▸ WORK TO BE COMPLETED:
Please make an exact transcription of the records, keeping the pictures out of it.
(Beginning of DATA FOR ANALYSIS)
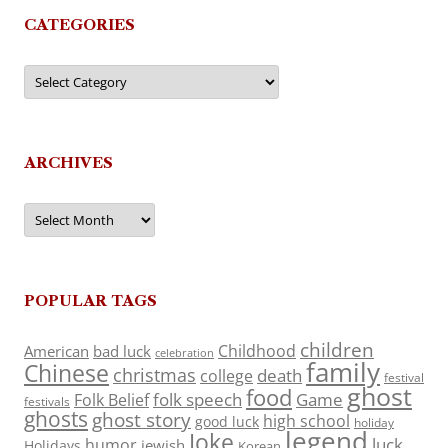
CATEGORIES
Categories
ARCHIVES
Archives
POPULAR TAGS
children
Childhood
American
bad luck
celebration
family
Chinese
christmas
death
college
festival
ghost
food
folk speech
Game
Folk Belief
festivals
ghosts
ghost story
high school
good luck
holiday
legend
Joke
luck
humor
jewish
Holidays
Korean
(End of DATA FOR ANALYSIS)
▸ RESPONSE TO THE TASK:
CATEGORIES
Categories
ARCHIVES
Archives
POPULAR TAGS
children
Childhood
American
bad luck
celebration
family
Chinese
christmas
death
college
festival
ghost
food
folk speech
Game
Folk Belief
festivals
ghosts
ghost story
high school
good luck
holiday
legend
Joke
luck
humor
jewish
Holidays
Korean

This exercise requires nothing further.